まずマイナス面では、同社の長期負債は、過去3年間で大幅に増加し、17億米ドルに達しています。全体的な負債水準は許容範囲内と見なされていますが、負債が増加傾向にあることは、長期的には、同社の財務健全性に対する懸念材料となる可能性があります。
また、エマソン・エレクトリックは過去3年間で少なくとも一度は営業損失を経験しており、事業運営上の課題があることを示唆しています。
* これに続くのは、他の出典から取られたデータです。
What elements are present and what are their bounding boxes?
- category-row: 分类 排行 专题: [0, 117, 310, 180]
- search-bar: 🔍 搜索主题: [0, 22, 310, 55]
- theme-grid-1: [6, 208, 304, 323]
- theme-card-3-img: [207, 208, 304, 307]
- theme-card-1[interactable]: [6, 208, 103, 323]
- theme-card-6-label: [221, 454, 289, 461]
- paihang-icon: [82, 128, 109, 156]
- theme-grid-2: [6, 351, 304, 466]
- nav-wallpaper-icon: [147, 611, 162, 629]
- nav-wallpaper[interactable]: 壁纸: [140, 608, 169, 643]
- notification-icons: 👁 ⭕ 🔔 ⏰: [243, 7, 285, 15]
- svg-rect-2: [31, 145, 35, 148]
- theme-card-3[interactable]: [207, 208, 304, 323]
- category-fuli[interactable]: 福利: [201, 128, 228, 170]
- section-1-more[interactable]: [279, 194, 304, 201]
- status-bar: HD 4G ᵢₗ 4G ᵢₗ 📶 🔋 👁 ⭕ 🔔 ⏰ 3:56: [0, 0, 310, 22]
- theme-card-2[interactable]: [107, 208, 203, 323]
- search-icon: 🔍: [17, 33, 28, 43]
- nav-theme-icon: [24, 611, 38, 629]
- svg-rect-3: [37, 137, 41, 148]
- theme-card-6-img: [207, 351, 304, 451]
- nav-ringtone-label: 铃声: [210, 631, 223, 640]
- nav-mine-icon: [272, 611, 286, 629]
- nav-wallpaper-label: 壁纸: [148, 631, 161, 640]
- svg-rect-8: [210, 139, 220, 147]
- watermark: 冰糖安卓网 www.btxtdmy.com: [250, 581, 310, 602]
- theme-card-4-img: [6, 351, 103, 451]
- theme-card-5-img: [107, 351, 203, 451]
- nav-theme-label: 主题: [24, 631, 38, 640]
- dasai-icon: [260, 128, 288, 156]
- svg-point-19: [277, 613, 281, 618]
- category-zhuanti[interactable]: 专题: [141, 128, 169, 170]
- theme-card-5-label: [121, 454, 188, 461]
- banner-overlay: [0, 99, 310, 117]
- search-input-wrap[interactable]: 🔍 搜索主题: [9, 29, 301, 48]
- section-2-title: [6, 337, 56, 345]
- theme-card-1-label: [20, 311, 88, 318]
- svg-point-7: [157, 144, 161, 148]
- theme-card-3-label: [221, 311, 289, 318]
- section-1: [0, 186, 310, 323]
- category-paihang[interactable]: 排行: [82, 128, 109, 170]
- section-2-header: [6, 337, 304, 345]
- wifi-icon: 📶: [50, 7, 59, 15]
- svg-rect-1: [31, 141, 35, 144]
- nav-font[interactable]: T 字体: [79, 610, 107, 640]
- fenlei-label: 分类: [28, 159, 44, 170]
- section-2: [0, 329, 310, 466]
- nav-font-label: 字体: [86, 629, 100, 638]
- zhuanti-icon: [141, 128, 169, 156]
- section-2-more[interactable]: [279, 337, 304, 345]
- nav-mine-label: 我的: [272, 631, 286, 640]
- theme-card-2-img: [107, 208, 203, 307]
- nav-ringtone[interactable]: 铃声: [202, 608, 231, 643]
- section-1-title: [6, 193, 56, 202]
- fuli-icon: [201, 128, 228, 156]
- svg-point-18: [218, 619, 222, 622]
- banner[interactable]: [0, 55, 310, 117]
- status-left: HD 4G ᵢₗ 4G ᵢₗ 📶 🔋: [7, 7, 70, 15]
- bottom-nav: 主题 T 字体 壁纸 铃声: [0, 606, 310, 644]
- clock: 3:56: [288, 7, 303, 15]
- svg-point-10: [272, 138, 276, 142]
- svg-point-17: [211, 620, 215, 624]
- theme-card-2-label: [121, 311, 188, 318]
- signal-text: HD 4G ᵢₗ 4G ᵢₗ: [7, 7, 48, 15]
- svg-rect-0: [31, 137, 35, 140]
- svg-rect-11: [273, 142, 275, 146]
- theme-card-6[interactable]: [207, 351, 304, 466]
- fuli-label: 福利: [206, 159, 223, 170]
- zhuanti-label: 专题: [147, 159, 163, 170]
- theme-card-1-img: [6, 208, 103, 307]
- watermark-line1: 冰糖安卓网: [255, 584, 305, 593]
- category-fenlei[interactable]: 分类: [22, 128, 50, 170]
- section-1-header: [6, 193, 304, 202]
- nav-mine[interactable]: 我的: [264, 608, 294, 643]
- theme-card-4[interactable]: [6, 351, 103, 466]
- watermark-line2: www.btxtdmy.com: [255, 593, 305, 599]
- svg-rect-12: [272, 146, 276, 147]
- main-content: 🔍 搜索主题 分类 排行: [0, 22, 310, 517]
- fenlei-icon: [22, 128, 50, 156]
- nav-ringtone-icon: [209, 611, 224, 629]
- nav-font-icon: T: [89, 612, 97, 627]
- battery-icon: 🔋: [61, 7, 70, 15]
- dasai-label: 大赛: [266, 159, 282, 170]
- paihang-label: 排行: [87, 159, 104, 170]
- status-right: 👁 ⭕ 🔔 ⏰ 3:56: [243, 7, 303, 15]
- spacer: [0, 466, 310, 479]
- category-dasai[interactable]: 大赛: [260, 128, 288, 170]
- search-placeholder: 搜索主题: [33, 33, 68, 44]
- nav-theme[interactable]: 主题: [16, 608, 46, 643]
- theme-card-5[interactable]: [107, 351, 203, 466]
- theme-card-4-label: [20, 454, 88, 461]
さらに、1株あたりの売上は過去5年間減少しており、トップラインのパフォーマンスに関する懸念が浮上しています。
さらに、上述の通り、足元のROIC(投下資本利益率)はWACC(加重平均資本コスト)を下回っており、資本配分における非効率性の可能性が示されています。
一方でプラス面では、ベネッシュのMスコアが-2.26であることから、同社が不正会計を行っている可能性は低いとされています。
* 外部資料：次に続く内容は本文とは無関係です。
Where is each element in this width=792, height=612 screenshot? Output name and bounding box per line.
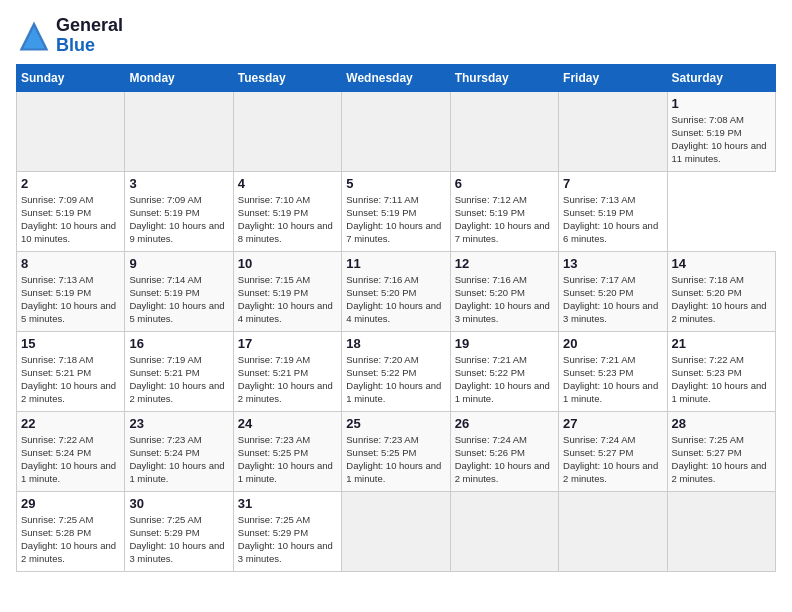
day-number: 25 — [346, 416, 445, 431]
day-number: 5 — [346, 176, 445, 191]
day-number: 7 — [563, 176, 662, 191]
calendar-week-4: 15Sunrise: 7:18 AMSunset: 5:21 PMDayligh… — [17, 331, 776, 411]
day-info: Sunrise: 7:24 AMSunset: 5:26 PMDaylight:… — [455, 433, 554, 486]
calendar-week-6: 29Sunrise: 7:25 AMSunset: 5:28 PMDayligh… — [17, 491, 776, 571]
day-cell-10: 10Sunrise: 7:15 AMSunset: 5:19 PMDayligh… — [233, 251, 341, 331]
day-cell-24: 24Sunrise: 7:23 AMSunset: 5:25 PMDayligh… — [233, 411, 341, 491]
day-info: Sunrise: 7:09 AMSunset: 5:19 PMDaylight:… — [129, 193, 228, 246]
day-number: 17 — [238, 336, 337, 351]
day-number: 24 — [238, 416, 337, 431]
day-cell-31: 31Sunrise: 7:25 AMSunset: 5:29 PMDayligh… — [233, 491, 341, 571]
day-number: 26 — [455, 416, 554, 431]
calendar-week-2: 2Sunrise: 7:09 AMSunset: 5:19 PMDaylight… — [17, 171, 776, 251]
day-info: Sunrise: 7:11 AMSunset: 5:19 PMDaylight:… — [346, 193, 445, 246]
day-info: Sunrise: 7:10 AMSunset: 5:19 PMDaylight:… — [238, 193, 337, 246]
logo-text-blue: Blue — [56, 36, 123, 56]
calendar-week-5: 22Sunrise: 7:22 AMSunset: 5:24 PMDayligh… — [17, 411, 776, 491]
day-number: 31 — [238, 496, 337, 511]
day-info: Sunrise: 7:19 AMSunset: 5:21 PMDaylight:… — [129, 353, 228, 406]
day-number: 27 — [563, 416, 662, 431]
day-info: Sunrise: 7:25 AMSunset: 5:29 PMDaylight:… — [129, 513, 228, 566]
calendar-table: SundayMondayTuesdayWednesdayThursdayFrid… — [16, 64, 776, 572]
day-info: Sunrise: 7:21 AMSunset: 5:23 PMDaylight:… — [563, 353, 662, 406]
empty-cell — [559, 91, 667, 171]
day-info: Sunrise: 7:22 AMSunset: 5:24 PMDaylight:… — [21, 433, 120, 486]
day-cell-13: 13Sunrise: 7:17 AMSunset: 5:20 PMDayligh… — [559, 251, 667, 331]
empty-cell — [450, 91, 558, 171]
day-info: Sunrise: 7:13 AMSunset: 5:19 PMDaylight:… — [563, 193, 662, 246]
col-header-monday: Monday — [125, 64, 233, 91]
day-number: 8 — [21, 256, 120, 271]
day-info: Sunrise: 7:15 AMSunset: 5:19 PMDaylight:… — [238, 273, 337, 326]
day-number: 30 — [129, 496, 228, 511]
day-cell-12: 12Sunrise: 7:16 AMSunset: 5:20 PMDayligh… — [450, 251, 558, 331]
day-cell-28: 28Sunrise: 7:25 AMSunset: 5:27 PMDayligh… — [667, 411, 775, 491]
day-number: 13 — [563, 256, 662, 271]
logo: General Blue — [16, 16, 123, 56]
calendar-body: 1Sunrise: 7:08 AMSunset: 5:19 PMDaylight… — [17, 91, 776, 571]
day-cell-1: 1Sunrise: 7:08 AMSunset: 5:19 PMDaylight… — [667, 91, 775, 171]
col-header-tuesday: Tuesday — [233, 64, 341, 91]
logo-text-general: General — [56, 16, 123, 36]
day-info: Sunrise: 7:23 AMSunset: 5:25 PMDaylight:… — [238, 433, 337, 486]
day-cell-30: 30Sunrise: 7:25 AMSunset: 5:29 PMDayligh… — [125, 491, 233, 571]
day-cell-29: 29Sunrise: 7:25 AMSunset: 5:28 PMDayligh… — [17, 491, 125, 571]
day-cell-15: 15Sunrise: 7:18 AMSunset: 5:21 PMDayligh… — [17, 331, 125, 411]
calendar-week-1: 1Sunrise: 7:08 AMSunset: 5:19 PMDaylight… — [17, 91, 776, 171]
col-header-sunday: Sunday — [17, 64, 125, 91]
day-number: 14 — [672, 256, 771, 271]
day-number: 19 — [455, 336, 554, 351]
day-number: 23 — [129, 416, 228, 431]
day-info: Sunrise: 7:25 AMSunset: 5:27 PMDaylight:… — [672, 433, 771, 486]
day-cell-7: 7Sunrise: 7:13 AMSunset: 5:19 PMDaylight… — [559, 171, 667, 251]
day-info: Sunrise: 7:25 AMSunset: 5:29 PMDaylight:… — [238, 513, 337, 566]
day-number: 1 — [672, 96, 771, 111]
day-info: Sunrise: 7:18 AMSunset: 5:20 PMDaylight:… — [672, 273, 771, 326]
day-cell-23: 23Sunrise: 7:23 AMSunset: 5:24 PMDayligh… — [125, 411, 233, 491]
day-number: 20 — [563, 336, 662, 351]
day-info: Sunrise: 7:22 AMSunset: 5:23 PMDaylight:… — [672, 353, 771, 406]
day-cell-3: 3Sunrise: 7:09 AMSunset: 5:19 PMDaylight… — [125, 171, 233, 251]
day-info: Sunrise: 7:08 AMSunset: 5:19 PMDaylight:… — [672, 113, 771, 166]
calendar-header: SundayMondayTuesdayWednesdayThursdayFrid… — [17, 64, 776, 91]
day-info: Sunrise: 7:12 AMSunset: 5:19 PMDaylight:… — [455, 193, 554, 246]
day-cell-18: 18Sunrise: 7:20 AMSunset: 5:22 PMDayligh… — [342, 331, 450, 411]
empty-cell — [125, 91, 233, 171]
day-cell-14: 14Sunrise: 7:18 AMSunset: 5:20 PMDayligh… — [667, 251, 775, 331]
day-cell-27: 27Sunrise: 7:24 AMSunset: 5:27 PMDayligh… — [559, 411, 667, 491]
day-cell-5: 5Sunrise: 7:11 AMSunset: 5:19 PMDaylight… — [342, 171, 450, 251]
day-number: 16 — [129, 336, 228, 351]
day-number: 21 — [672, 336, 771, 351]
empty-cell — [342, 91, 450, 171]
day-number: 29 — [21, 496, 120, 511]
logo-icon — [16, 18, 52, 54]
day-number: 2 — [21, 176, 120, 191]
day-cell-8: 8Sunrise: 7:13 AMSunset: 5:19 PMDaylight… — [17, 251, 125, 331]
day-info: Sunrise: 7:09 AMSunset: 5:19 PMDaylight:… — [21, 193, 120, 246]
day-cell-26: 26Sunrise: 7:24 AMSunset: 5:26 PMDayligh… — [450, 411, 558, 491]
day-cell-2: 2Sunrise: 7:09 AMSunset: 5:19 PMDaylight… — [17, 171, 125, 251]
day-info: Sunrise: 7:16 AMSunset: 5:20 PMDaylight:… — [455, 273, 554, 326]
empty-cell — [233, 91, 341, 171]
calendar-week-3: 8Sunrise: 7:13 AMSunset: 5:19 PMDaylight… — [17, 251, 776, 331]
day-info: Sunrise: 7:25 AMSunset: 5:28 PMDaylight:… — [21, 513, 120, 566]
col-header-saturday: Saturday — [667, 64, 775, 91]
empty-cell — [450, 491, 558, 571]
day-number: 28 — [672, 416, 771, 431]
day-cell-17: 17Sunrise: 7:19 AMSunset: 5:21 PMDayligh… — [233, 331, 341, 411]
day-number: 15 — [21, 336, 120, 351]
day-number: 12 — [455, 256, 554, 271]
day-number: 11 — [346, 256, 445, 271]
day-cell-25: 25Sunrise: 7:23 AMSunset: 5:25 PMDayligh… — [342, 411, 450, 491]
day-info: Sunrise: 7:21 AMSunset: 5:22 PMDaylight:… — [455, 353, 554, 406]
col-header-thursday: Thursday — [450, 64, 558, 91]
day-cell-4: 4Sunrise: 7:10 AMSunset: 5:19 PMDaylight… — [233, 171, 341, 251]
day-cell-22: 22Sunrise: 7:22 AMSunset: 5:24 PMDayligh… — [17, 411, 125, 491]
day-number: 9 — [129, 256, 228, 271]
day-info: Sunrise: 7:23 AMSunset: 5:24 PMDaylight:… — [129, 433, 228, 486]
day-info: Sunrise: 7:18 AMSunset: 5:21 PMDaylight:… — [21, 353, 120, 406]
day-cell-21: 21Sunrise: 7:22 AMSunset: 5:23 PMDayligh… — [667, 331, 775, 411]
col-header-wednesday: Wednesday — [342, 64, 450, 91]
day-info: Sunrise: 7:23 AMSunset: 5:25 PMDaylight:… — [346, 433, 445, 486]
day-info: Sunrise: 7:24 AMSunset: 5:27 PMDaylight:… — [563, 433, 662, 486]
また、営業利益率が拡大しているのは好ましい兆候です。
さらに、株価売上高倍率は3年ぶりの低水準に近く、アルトマンのZスコアは3.7で、財務の健全性が強いことを示しています。
エマソン・エレクトリック(EMR)のインサイダー(内部関係者)による売買に関して
エマソン・エレクトリック(EMR)は過去12ヶ月間、5件のインサイダーによる同社株式の売却を確認している一方で、インサイダーによる同社株式の買い付けも5件確認されています。
このことからも、売り買い共に、バランスの取れたインサイダー取引が行われているように見え、同社の取締役と経営陣が同社の株式取引に積極的に関与していることを示しています。
ただし、インサイダーによる同社株式の保有比率はわずか1.41%である点にはご留意ください。
一方、機関投資家の同社株式の保有比率は73.32%と非常に高く、プロの機関投資家が同社に大きな関心を寄せていることを示しており、投資家に安心感を与える内容と言えます。
全体として、インサイダー取引分析とトレンド分析は、エマソン・エレクトリックに対するインサイダーと機関投資家のセンチメントが混在していることを示唆しています。
エマソン・エレクトリック(EMR)の流動性に関して
エマソン・エレクトリック(EMR)の流動性は高く、直近営業日の一日の出来高は2,539,425株で、過去2ヶ月間の1日平均出来高は2,555,055株となっており、同社株式に対する一貫した取引があることを示唆しています。
また、同社株式のダークプール指数(DPI)は47.64%となっており、取引活動の約半分がダークプールで行われていることを示しています。
※ダーク・プール指数は、ダーク・プール(私設取引所)内において、同社株式がどの程度取引されているかを示すものであり、注目すべき指標の1つである。
この高水準のDPIは、同社株式の価格発見への透明性と市場全体の効率性に影響を与える可能性があります。
そして、この水準は、機関投資家がこの銘柄を積極的に取引していることを示唆している可能性があります。
また、ダーク・プールにおける流動性は同社株価の安定に寄与し、株価のボラティリティを低下させるとも言えます。
全体として、エマソン・エレクトリックは流動性が高く、一貫した取引活動が行われていることからも、流動性を求める投資家にとって魅力的な選択肢となっているように見えます。